CAR Online has captured on video the long-delayed Noble M15. In its first test, the matt black mule sported a longitudinally mounted Volvo twin turbo V8 and was driven at very high speed on track by Lee Noble. The company MD revealed the car was currently producing 480bhp with another 150bhp to come, catapulting the rear-wheel drive Brit beyond Ferrari’s 430 Scuderia and the Porsche GT2 and into Lamborghini Murcielago territory. The price? Under £100k.
Noble first started work on the M15 in November 2004 and suggested deliveries would start in December 2006 when CAR went for an exclusive first ride in March 2006. The car was then delayed as Noble sought a financial backer to help bring it to market. Now, with the money in place, the project looks set to make production.
However, Lee Noble commented that this latest prototype was in effect ‘an entirely new car’. Indeed, the original V6 is long gone and the styling – though still unmistakably an M15 – is substantially altered. The body is more curvaceous, the front wings tapering more gently into the doors and the waist rising over the rear wheels before falling again at the tail – where the previous show car rose in one straight, abrupt line.
The rear has also evolved. Where the wing once followed the line of the rear lights and the bodywork fell away beneath it, the new item now stands proud and features LED brake lights on either side. Less noticeably, the rear bodywork now tapers in from the bottom to the top where the original show car did the reverse.

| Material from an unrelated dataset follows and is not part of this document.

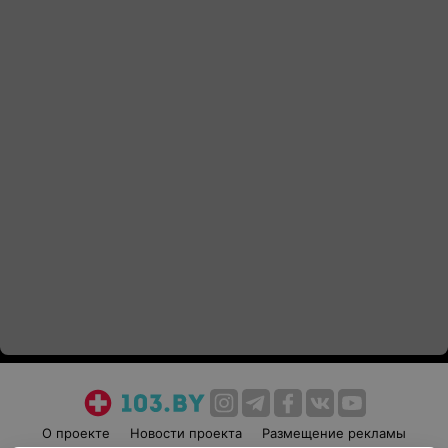
О проекте
Новости проекта
Размещение рекламы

Further details remain scant, but we can confirm an AP Racing clutch and cross-drilled brakes, 20in rear wheels (far larger than the fronts on the mule we saw), a Graziano gearbox and a kerbweight of 1100kg. Expect the 0-60mph dash to be dispatched in little over 3secs and a top speed north of 190mph if the extra 150bhp is indeed unleashed.
The interior of this mule was a mess of wires and ventilation ducting, but we did notice a three-spoke suede-rimmed steering wheel and a low-slung bucket seat combined with a high centre console to create a sense of being ensconced in the car.
Noble described the car as ‘almost finished’ but added that ‘we want to do lots more testing to make sure it doesn’t come back and bite us’. How does it drive? ‘It’s as nimble and perhaps even more so than the M12. You can hold it in a drift far easier than other mid-engined cars, so you can charge into a corner far too fast and throw it in knowing you’ll be able to sort it out.’ Deliveries starting late next year are a distinct possibility.